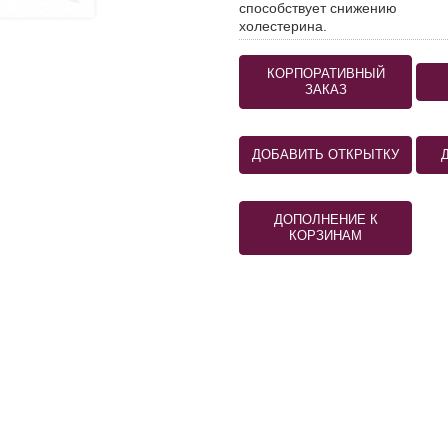
способствует снижению
холестерина.
КОРПОРАТИВНЫЙ
ЗАКАЗ
ДОБАВИТЬ ОТКРЫТКУ
ДОПОЛНЕНИЕ К
КОРЗИНАМ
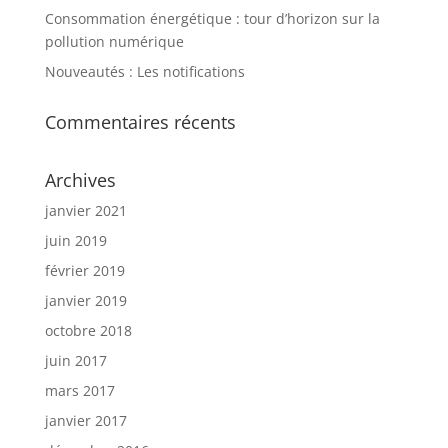
Consommation énergétique : tour d’horizon sur la
pollution numérique
Nouveautés : Les notifications
Commentaires récents
Archives
janvier 2021
juin 2019
février 2019
janvier 2019
octobre 2018
juin 2017
mars 2017
janvier 2017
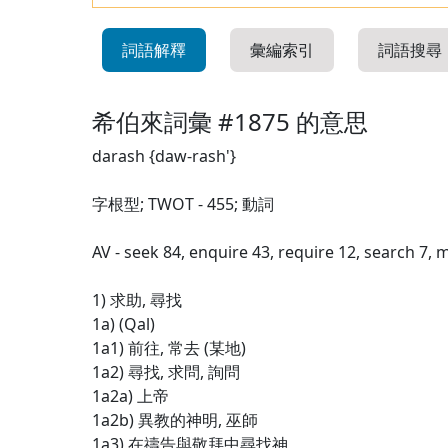
詞語解釋
彙編索引
詞語搜尋
希伯來詞彙 #1875 的意思
darash {daw-rash'}
字根型; TWOT - 455; 動詞
AV - seek 84, enquire 43, require 12, search 7, 
1) 求助, 尋找
1a) (Qal)
1a1) 前往, 常去 (某地)
1a2) 尋找, 求問, 詢問
1a2a) 上帝
1a2b) 異教的神明, 巫師
1a3) 在禱告與敬拜中尋找神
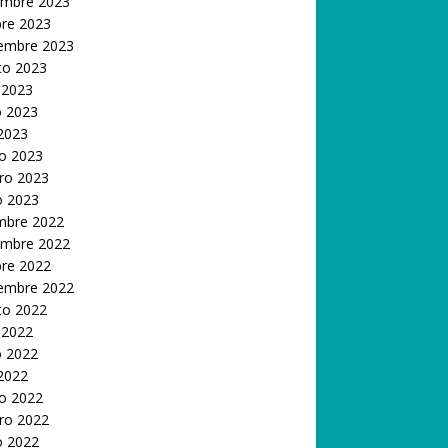
embre 2023
bre 2023
iembre 2023
to 2023
 2023
 2023
 2023
o 2023
ro 2023
o 2023
embre 2022
embre 2022
bre 2022
iembre 2022
to 2022
 2022
 2022
 2022
o 2022
ro 2022
o 2022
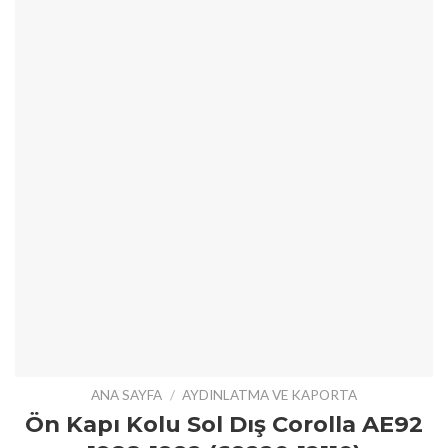
ANA SAYFA
/
AYDINLATMA VE KAPORTA
Ön Kapı Kolu Sol Dış Corolla AE92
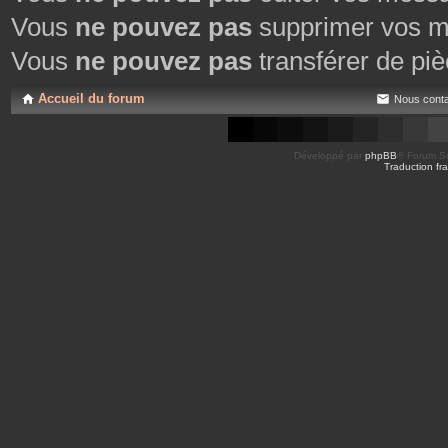
Vous
ne pouvez pas
supprimer vos m
Vous
ne pouvez pas
transférer de piè
Accueil du forum
Nous conta
Développé par
phpBB
® Forum So
Traduction fra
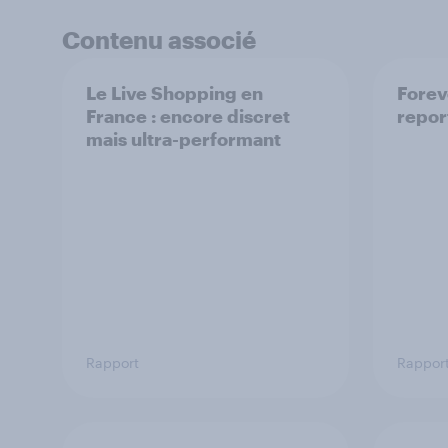
Contenu associé
Le Live Shopping en
Forev
France : encore discret
repor
mais ultra-performant
Rapport
Rappor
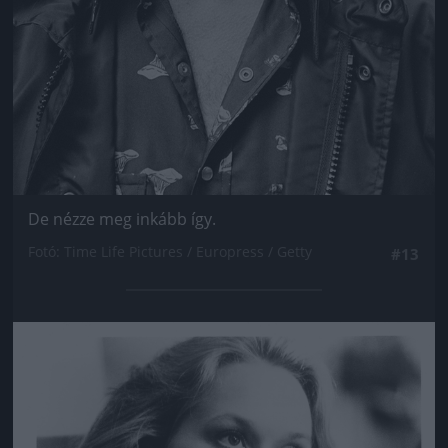
De nézze meg inkább így.
Fotó: Time Life Pictures / Europress / Getty
#13
Jön még kép!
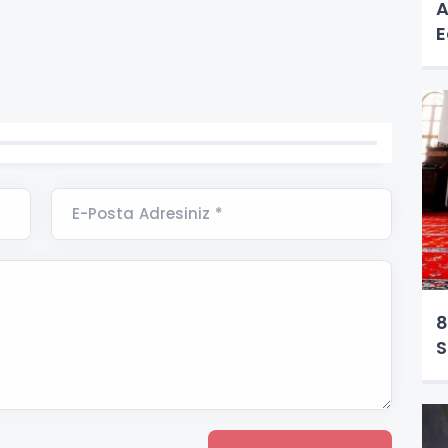
A
E
E-Posta Adresiniz *
8
S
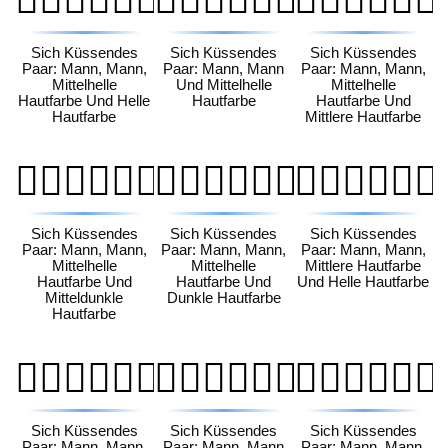
Sich Küssendes
Sich Küssendes
Sich Küssendes
Paar: Mann, Mann,
Paar: Mann, Mann
Paar: Mann, Mann,
Mittelhelle
Und Mittelhelle
Mittelhelle
Hautfarbe Und Helle
Hautfarbe
Hautfarbe Und
Hautfarbe
Mittlere Hautfarbe
👨🏼‍❤️‍💋‍👨🏾
👨🏼‍❤️‍💋‍👨🏿
👨🏽‍❤️‍💋‍👨🏻
Sich Küssendes
Sich Küssendes
Sich Küssendes
Paar: Mann, Mann,
Paar: Mann, Mann,
Paar: Mann, Mann,
Mittelhelle
Mittelhelle
Mittlere Hautfarbe
Hautfarbe Und
Hautfarbe Und
Und Helle Hautfarbe
Mitteldunkle
Dunkle Hautfarbe
Hautfarbe
👨🏽‍❤️‍💋‍👨🏼
👨🏽‍❤️‍💋‍👨🏽
👨🏽‍❤️‍💋‍👨🏾
Sich Küssendes
Sich Küssendes
Sich Küssendes
Paar: Mann, Mann,
Paar: Mann, Mann
Paar: Mann, Mann,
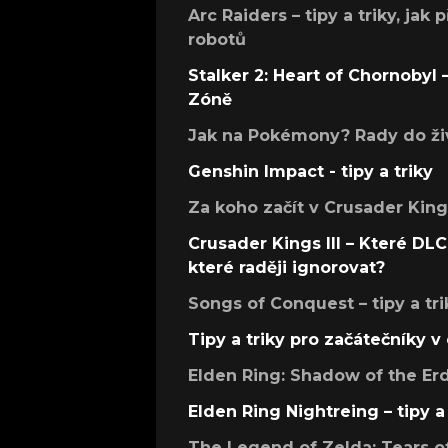
Arc Raiders – tipy a triky, jak 
robotů
Stalker 2: Heart of Chornobyl – 
Zóně
Jak na Pokémony? Rady do živ
Genshin Impact - tipy a triky
Za koho začít v Crusader Kings
Crusader Kings III – Které DLC 
které raději ignorovat?
Songs of Conquest – tipy a tri
Tipy a triky pro začátečníky 
Elden Ring: Shadow of the Erdt
Elden Ring Nightreing – tipy a 
The Legend of Zelda: Tears of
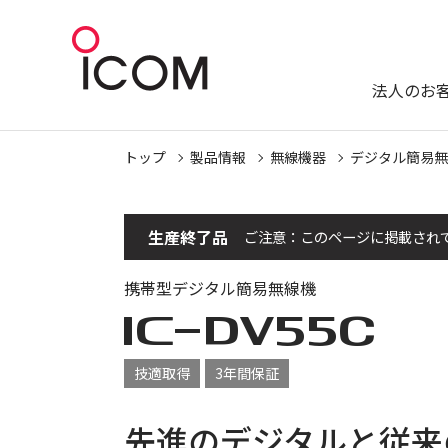
法人のお
トップ
製品情報
無線機器
デジタル簡易無
生産終了品
ご注意：このページに掲載され
携帯型デジタル簡易無線機
IC-
DV55C
技適取得
3年間保証
先進のデジタルと従来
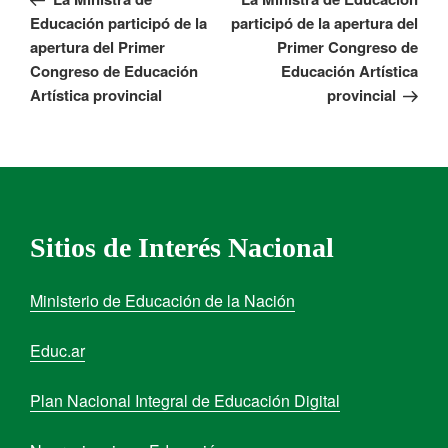
Educación participó de la
participó de la apertura del
apertura del Primer
Primer Congreso de
Congreso de Educación
Educación Artística
Artística provincial
provincial
Sitios de Interés Nacional
Ministerio de Educación de la Nación
Educ.ar
Plan Nacional Integral de Educación Digital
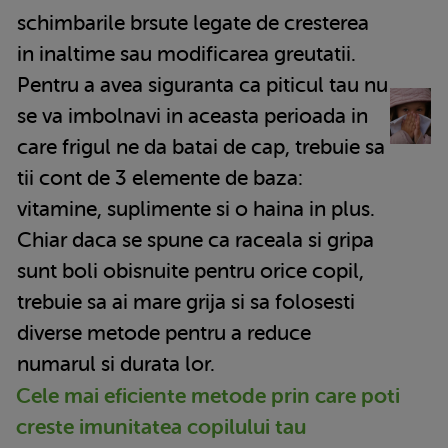
schimbarile brsute legate de cresterea
in inaltime sau modificarea greutatii.
Pentru a avea siguranta ca piticul tau nu
se va imbolnavi in aceasta perioada in
care frigul ne da batai de cap, trebuie sa
tii cont de 3 elemente de baza:
vitamine, suplimente si o haina in plus.
Chiar daca se spune ca raceala si gripa
sunt boli obisnuite pentru orice copil,
trebuie sa ai mare grija si sa folosesti
diverse metode pentru a reduce
numarul si durata lor.
Cele mai eficiente metode prin care poti
creste imunitatea copilului tau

------------------------------------------------------------------------

▸ **Exercise instructions**:
Scan the entries above. Copy each line that has the string "Congreso".

▸ **Exercise output**:
Primer Congreso de
Congreso de Educación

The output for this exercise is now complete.